Outstanding Share Data
The authorized share capital consists of an unlimited number of common shares. As of February 28, 2010 and the date hereof, an aggregate of 80,655,503 common shares were issued and outstanding.
The Company has the following warrants outstanding as of February 28, 2010:
| Expiry date | Exercise price | Number of Warrants |
| | | |
| January 21, 2012 | $0.25 | 7,062,733 |
| February 13, 2012 | $0.25 | 3,882,400 |
As of February 28, 2010, the Company had 4,955,000 incentive stock options outstanding with a weighted average remaining contractual life of 2.04 years at a weighted average exercise price of $0.31.
Investor Relations
The Company has an agreement with Free Market News Network for US$500 per month to provide market awareness and coverage of the Company.
Disclosure Controls and Procedures
Disclosure controls and procedures (“DC&P”) are intended to provide reasonable assurance that information required to be disclosed is recorded, processed, summarized and reported within the time periods specified by securities regulations and that information required to be disclosed is accumulated and communicated to management. Internal controls over financial reporting (“ICFR”) are intended to provide reasonable assurance regarding the reliability of financial reporting and the preparation of financial statements for external purpose in accordance with Canadian generally accepted accounting principles.

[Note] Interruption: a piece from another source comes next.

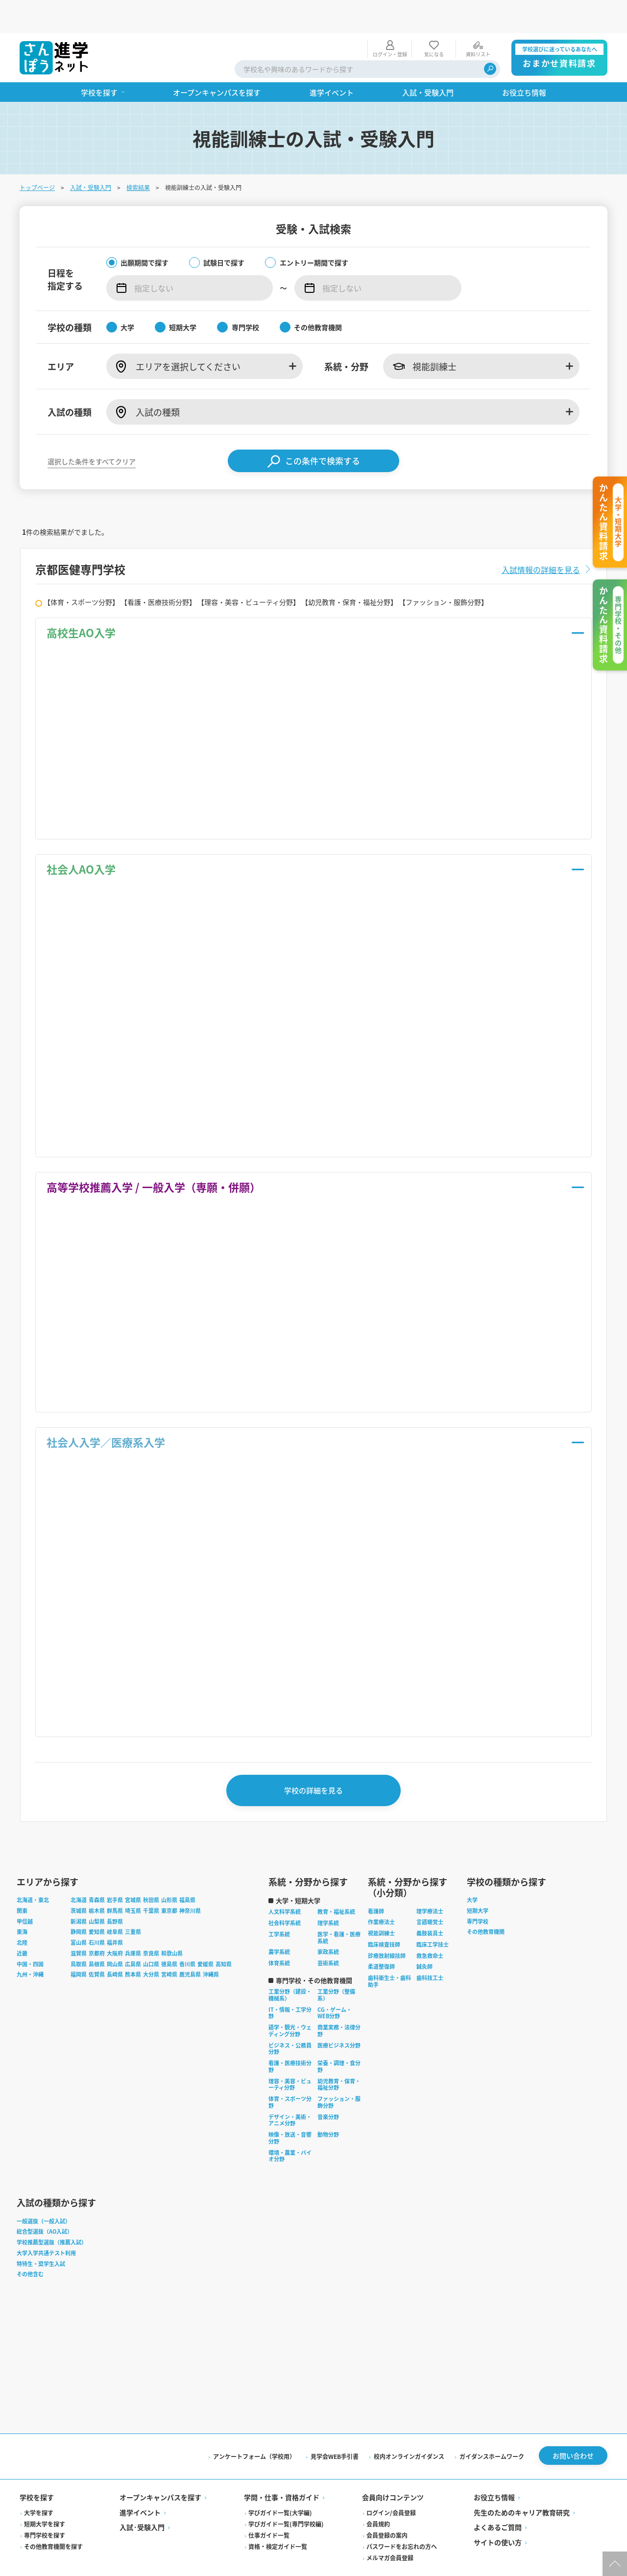  Describe the element at coordinates (79, 1925) in the screenshot. I see `滋賀県` at that location.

TSX Venture listed companies are not required to provide representations in the annual filings relating to the establishment and maintenance of DC&P and ICFR, as defined in Multinational Instrument 52-109. In particular, the CEO and CFO certifying officers do not make any representations relating to the establishment and maintenance of (a) controls and other procedures designed to provide reasonable assurance that information required to be disclosed by the issuer in its annual filings, interim filings or other reports filed or submitted under securities legislation is recorded, processed, summarized and reported within the time periods specified in securities legislation, and (b) a process to provide reasonable assurance regarding the reliability of financial reporting and the preparation of financial statements for external purposes in accordance with the issuer’s GAAP. The issuer’s certifying officers are respo nsible for ensuring that processes are in place to provide them with sufficient knowledge to support the representations they are making in their certificates regarding the absence of misrepresentations and fair disclosure of financial information. Investors should be aware that inherent limitation on the ability of certifying officers of a venture issuer to design and implement on a cost effective basis DC&P and ICFR as defined in Multinational Instrument 52-109 may result in additional risks to the quality, reliability, transparency and timeliness of interim and annual filings and other reports provided under securities legislation.
Additional information relating to the Company can be found on SEDAR atwww.sedar.com and also on the Company’s website atwww.goldengoliath.com.